(What this task involves): "Itemize the components" appears in one line; retype that line and all lines following it through the end of the records, with nothing left out or added.

(Entries provided):

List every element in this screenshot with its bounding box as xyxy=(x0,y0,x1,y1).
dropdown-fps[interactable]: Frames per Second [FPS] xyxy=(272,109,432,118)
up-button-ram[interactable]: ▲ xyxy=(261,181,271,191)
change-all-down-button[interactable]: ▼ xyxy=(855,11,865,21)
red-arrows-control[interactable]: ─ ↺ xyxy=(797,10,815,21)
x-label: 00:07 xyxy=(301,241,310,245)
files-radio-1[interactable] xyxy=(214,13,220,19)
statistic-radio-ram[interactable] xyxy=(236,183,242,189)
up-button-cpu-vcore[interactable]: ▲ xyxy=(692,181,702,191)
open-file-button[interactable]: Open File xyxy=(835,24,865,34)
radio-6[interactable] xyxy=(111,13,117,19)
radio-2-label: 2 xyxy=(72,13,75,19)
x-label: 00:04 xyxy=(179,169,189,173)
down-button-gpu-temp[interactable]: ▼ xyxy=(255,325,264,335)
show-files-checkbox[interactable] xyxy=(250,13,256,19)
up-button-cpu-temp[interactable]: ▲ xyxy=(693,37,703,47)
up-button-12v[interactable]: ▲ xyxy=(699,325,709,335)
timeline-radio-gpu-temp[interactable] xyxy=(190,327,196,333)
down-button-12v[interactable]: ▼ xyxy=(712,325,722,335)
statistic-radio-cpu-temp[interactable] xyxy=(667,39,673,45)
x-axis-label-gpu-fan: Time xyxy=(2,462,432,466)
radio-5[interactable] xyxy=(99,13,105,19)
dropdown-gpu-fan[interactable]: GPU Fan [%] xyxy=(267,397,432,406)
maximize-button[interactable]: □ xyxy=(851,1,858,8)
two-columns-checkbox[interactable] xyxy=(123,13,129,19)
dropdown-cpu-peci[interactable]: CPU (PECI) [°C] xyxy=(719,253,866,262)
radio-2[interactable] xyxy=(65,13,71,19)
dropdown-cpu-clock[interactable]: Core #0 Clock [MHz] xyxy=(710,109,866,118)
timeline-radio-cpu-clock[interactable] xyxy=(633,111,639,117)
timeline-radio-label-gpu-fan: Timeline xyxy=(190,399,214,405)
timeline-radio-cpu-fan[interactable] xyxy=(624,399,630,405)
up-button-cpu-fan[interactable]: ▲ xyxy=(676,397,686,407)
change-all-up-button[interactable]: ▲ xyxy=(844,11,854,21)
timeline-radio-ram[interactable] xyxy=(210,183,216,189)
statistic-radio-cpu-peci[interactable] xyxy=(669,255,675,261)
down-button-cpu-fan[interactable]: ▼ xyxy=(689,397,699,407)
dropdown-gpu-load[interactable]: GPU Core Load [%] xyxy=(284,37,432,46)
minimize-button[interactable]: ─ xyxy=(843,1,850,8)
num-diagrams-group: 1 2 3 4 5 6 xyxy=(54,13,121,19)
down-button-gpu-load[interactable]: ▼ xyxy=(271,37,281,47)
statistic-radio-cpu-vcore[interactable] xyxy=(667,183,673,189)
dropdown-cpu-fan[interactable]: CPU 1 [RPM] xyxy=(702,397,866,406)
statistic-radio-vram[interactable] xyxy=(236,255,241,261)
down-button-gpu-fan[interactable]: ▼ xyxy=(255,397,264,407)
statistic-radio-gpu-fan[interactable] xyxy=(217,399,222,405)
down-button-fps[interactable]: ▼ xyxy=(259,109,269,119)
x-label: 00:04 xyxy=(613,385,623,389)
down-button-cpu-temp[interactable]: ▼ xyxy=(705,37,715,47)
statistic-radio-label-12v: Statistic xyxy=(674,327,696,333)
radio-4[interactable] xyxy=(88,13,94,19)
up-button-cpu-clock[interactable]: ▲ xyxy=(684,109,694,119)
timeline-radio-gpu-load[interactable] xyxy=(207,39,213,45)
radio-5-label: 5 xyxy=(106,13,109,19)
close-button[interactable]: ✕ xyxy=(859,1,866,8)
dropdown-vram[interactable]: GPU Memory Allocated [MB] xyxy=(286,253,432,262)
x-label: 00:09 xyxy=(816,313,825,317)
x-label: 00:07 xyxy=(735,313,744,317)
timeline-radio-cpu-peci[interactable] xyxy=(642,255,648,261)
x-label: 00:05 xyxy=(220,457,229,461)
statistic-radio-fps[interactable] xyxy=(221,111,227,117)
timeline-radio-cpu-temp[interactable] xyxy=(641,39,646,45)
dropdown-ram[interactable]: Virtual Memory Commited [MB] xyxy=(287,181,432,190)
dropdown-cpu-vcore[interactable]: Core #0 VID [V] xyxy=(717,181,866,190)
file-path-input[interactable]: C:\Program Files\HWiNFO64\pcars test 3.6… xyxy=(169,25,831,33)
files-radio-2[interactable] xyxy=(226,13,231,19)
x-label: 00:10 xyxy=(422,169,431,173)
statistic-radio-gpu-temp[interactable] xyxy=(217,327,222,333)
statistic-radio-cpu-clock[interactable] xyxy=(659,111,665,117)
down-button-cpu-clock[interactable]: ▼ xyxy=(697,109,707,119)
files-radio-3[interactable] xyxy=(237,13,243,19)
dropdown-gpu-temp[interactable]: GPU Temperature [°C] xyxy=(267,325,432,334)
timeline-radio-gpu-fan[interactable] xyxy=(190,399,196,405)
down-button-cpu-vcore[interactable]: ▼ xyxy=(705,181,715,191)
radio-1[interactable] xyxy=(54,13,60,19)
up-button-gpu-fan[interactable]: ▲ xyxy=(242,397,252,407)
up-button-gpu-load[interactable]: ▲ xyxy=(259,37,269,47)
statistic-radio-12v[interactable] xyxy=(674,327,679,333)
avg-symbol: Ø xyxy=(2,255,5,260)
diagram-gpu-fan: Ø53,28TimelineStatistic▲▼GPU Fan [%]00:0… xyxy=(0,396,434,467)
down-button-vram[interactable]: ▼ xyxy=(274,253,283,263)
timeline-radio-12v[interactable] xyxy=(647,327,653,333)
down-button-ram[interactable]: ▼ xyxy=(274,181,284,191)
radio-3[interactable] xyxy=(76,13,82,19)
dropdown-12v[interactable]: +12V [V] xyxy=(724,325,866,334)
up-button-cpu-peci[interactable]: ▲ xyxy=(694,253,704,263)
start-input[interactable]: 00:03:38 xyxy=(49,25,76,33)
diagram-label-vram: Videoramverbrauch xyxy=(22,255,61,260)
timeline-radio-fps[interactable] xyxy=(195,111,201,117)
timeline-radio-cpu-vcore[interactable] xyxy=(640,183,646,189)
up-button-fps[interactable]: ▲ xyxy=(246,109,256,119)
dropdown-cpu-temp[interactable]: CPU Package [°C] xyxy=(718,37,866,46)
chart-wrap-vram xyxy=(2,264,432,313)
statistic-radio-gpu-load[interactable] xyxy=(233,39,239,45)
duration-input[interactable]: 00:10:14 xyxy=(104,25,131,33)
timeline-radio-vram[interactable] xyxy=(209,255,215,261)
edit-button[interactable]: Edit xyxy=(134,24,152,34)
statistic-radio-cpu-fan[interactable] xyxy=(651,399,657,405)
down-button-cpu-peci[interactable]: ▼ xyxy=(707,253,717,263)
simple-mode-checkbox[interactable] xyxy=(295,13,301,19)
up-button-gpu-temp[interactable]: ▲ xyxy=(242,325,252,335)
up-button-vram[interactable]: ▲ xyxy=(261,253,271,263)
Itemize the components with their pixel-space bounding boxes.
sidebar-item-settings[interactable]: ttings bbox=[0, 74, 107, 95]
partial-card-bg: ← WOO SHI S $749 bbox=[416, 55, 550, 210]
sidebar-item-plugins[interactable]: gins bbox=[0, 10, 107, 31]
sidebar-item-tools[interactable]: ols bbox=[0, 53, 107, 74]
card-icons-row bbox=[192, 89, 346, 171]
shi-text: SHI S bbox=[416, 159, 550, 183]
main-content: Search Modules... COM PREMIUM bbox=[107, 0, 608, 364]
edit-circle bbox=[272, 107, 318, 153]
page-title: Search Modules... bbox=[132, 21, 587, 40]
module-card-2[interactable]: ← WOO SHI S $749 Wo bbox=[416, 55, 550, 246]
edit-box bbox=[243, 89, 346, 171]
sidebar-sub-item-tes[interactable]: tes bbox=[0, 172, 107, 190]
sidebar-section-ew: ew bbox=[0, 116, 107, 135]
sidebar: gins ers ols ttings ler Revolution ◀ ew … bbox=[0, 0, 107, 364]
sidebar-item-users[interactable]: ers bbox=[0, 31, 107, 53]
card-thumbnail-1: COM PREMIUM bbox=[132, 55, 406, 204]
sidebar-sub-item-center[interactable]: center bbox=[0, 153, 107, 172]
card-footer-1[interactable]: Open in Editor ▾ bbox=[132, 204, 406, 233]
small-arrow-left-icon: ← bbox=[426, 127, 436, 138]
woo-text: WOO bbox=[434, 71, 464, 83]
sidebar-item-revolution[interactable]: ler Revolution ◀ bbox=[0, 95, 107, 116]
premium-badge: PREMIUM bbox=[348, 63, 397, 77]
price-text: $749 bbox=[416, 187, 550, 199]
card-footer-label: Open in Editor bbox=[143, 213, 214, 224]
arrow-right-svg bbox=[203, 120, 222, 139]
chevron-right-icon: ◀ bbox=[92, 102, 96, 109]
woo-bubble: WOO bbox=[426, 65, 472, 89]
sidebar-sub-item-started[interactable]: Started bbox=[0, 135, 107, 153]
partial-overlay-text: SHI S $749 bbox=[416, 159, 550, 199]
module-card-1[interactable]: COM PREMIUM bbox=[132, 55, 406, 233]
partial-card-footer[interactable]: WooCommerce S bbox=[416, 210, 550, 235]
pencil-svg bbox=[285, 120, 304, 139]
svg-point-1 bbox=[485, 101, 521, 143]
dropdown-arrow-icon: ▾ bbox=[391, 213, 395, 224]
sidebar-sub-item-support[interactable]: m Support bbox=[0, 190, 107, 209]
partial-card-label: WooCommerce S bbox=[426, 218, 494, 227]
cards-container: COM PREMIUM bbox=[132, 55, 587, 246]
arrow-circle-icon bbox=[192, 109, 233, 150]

(Exercise solution):
Itemize the components with their pixel-space bounding boxes.
sidebar-item-settings[interactable]: ttings bbox=[0, 74, 107, 95]
partial-card-bg: ← WOO SHI S $749 bbox=[416, 55, 550, 210]
sidebar-item-plugins[interactable]: gins bbox=[0, 10, 107, 31]
sidebar-item-tools[interactable]: ols bbox=[0, 53, 107, 74]
card-icons-row bbox=[192, 89, 346, 171]
shi-text: SHI S bbox=[416, 159, 550, 183]
main-content: Search Modules... COM PREMIUM bbox=[107, 0, 608, 364]
edit-circle bbox=[272, 107, 318, 153]
page-title: Search Modules... bbox=[132, 21, 587, 40]
module-card-2[interactable]: ← WOO SHI S $749 Wo bbox=[416, 55, 550, 246]
edit-box bbox=[243, 89, 346, 171]
sidebar-sub-item-tes[interactable]: tes bbox=[0, 172, 107, 190]
sidebar-section-ew: ew bbox=[0, 116, 107, 135]
sidebar: gins ers ols ttings ler Revolution ◀ ew … bbox=[0, 0, 107, 364]
sidebar-item-users[interactable]: ers bbox=[0, 31, 107, 53]
card-thumbnail-1: COM PREMIUM bbox=[132, 55, 406, 204]
sidebar-sub-item-center[interactable]: center bbox=[0, 153, 107, 172]
card-footer-1[interactable]: Open in Editor ▾ bbox=[132, 204, 406, 233]
small-arrow-left-icon: ← bbox=[426, 127, 436, 138]
woo-text: WOO bbox=[434, 71, 464, 83]
sidebar-item-revolution[interactable]: ler Revolution ◀ bbox=[0, 95, 107, 116]
premium-badge: PREMIUM bbox=[348, 63, 397, 77]
price-text: $749 bbox=[416, 187, 550, 199]
card-footer-label: Open in Editor bbox=[143, 213, 214, 224]
arrow-right-svg bbox=[203, 120, 222, 139]
chevron-right-icon: ◀ bbox=[92, 102, 96, 109]
woo-bubble: WOO bbox=[426, 65, 472, 89]
sidebar-sub-item-started[interactable]: Started bbox=[0, 135, 107, 153]
partial-overlay-text: SHI S $749 bbox=[416, 159, 550, 199]
module-card-1[interactable]: COM PREMIUM bbox=[132, 55, 406, 233]
partial-card-footer[interactable]: WooCommerce S bbox=[416, 210, 550, 235]
pencil-svg bbox=[285, 120, 304, 139]
svg-point-1 bbox=[485, 101, 521, 143]
dropdown-arrow-icon: ▾ bbox=[391, 213, 395, 224]
sidebar-sub-item-support[interactable]: m Support bbox=[0, 190, 107, 209]
partial-card-label: WooCommerce S bbox=[426, 218, 494, 227]
cards-container: COM PREMIUM bbox=[132, 55, 587, 246]
arrow-circle-icon bbox=[192, 109, 233, 150]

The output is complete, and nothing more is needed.